■ **Data for this exercise**

====

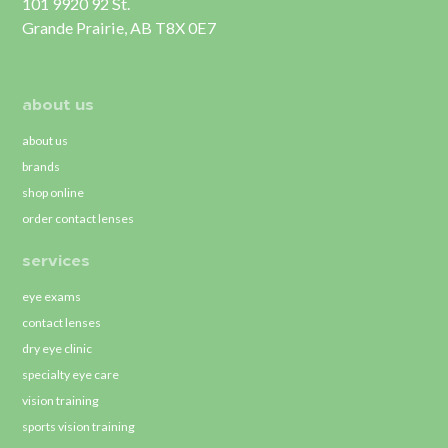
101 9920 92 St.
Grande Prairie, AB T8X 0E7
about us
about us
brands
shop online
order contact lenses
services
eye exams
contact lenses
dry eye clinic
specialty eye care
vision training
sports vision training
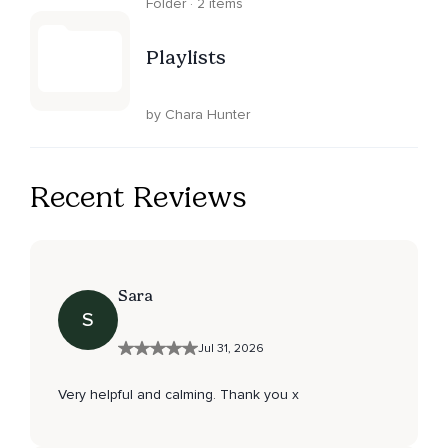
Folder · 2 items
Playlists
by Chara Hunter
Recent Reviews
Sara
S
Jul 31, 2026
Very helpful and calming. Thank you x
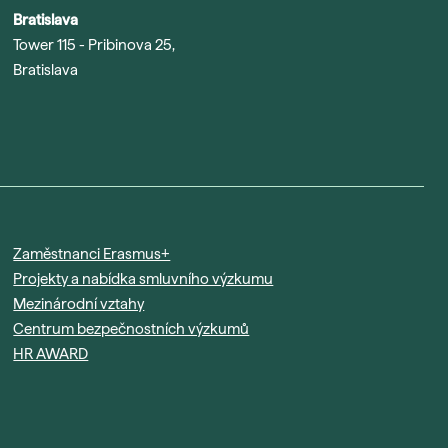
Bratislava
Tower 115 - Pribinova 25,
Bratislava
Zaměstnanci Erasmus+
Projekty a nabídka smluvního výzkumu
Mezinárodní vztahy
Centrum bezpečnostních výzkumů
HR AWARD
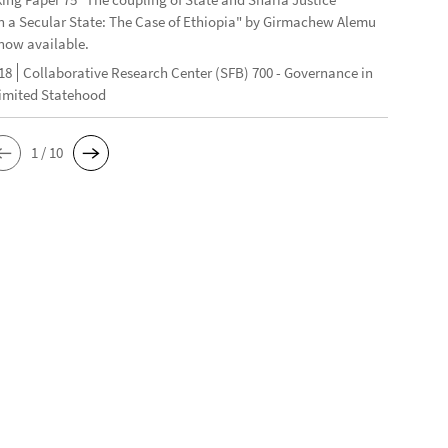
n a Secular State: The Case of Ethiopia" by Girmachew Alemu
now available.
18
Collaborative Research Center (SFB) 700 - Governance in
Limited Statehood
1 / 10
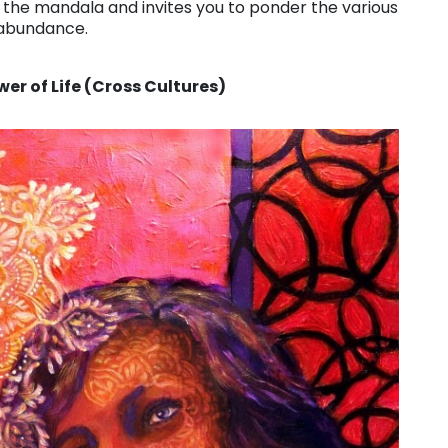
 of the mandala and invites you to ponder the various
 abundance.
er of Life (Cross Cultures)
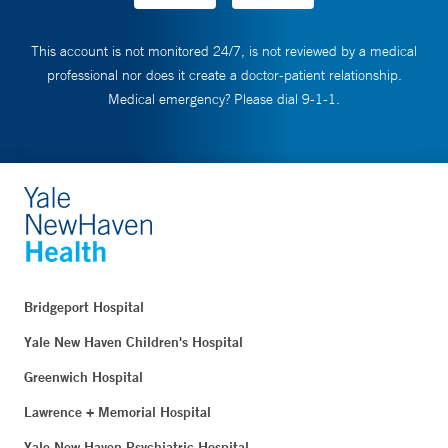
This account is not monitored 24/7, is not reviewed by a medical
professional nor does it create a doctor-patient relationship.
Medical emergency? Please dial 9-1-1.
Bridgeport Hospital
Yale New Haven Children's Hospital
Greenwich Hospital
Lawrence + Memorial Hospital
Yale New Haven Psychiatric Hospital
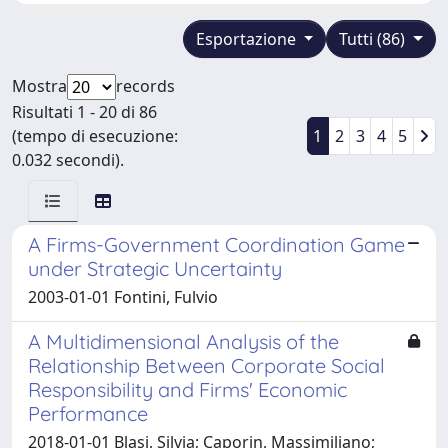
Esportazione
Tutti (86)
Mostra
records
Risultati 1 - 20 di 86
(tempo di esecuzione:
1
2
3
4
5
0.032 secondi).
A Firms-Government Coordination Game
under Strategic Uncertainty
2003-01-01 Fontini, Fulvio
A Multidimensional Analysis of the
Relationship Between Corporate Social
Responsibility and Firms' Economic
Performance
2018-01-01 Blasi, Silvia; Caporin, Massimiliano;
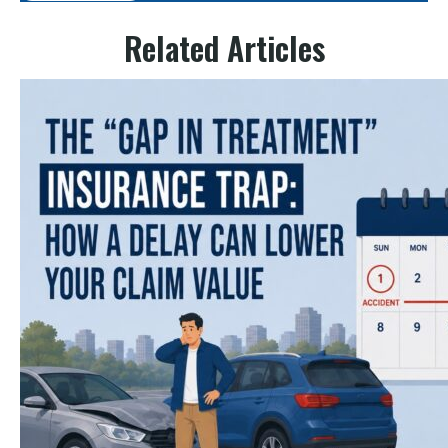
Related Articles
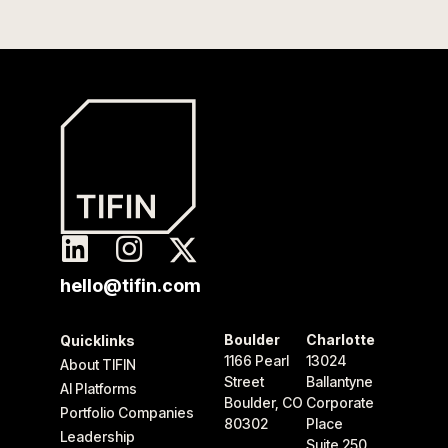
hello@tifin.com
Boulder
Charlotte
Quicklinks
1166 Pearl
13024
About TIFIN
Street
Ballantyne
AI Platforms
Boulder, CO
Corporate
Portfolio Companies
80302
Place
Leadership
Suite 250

====

■ **Task statement**
Please count how many lines of the listing include the word "training", giving the number by itself.

■ **Exercise answer**
2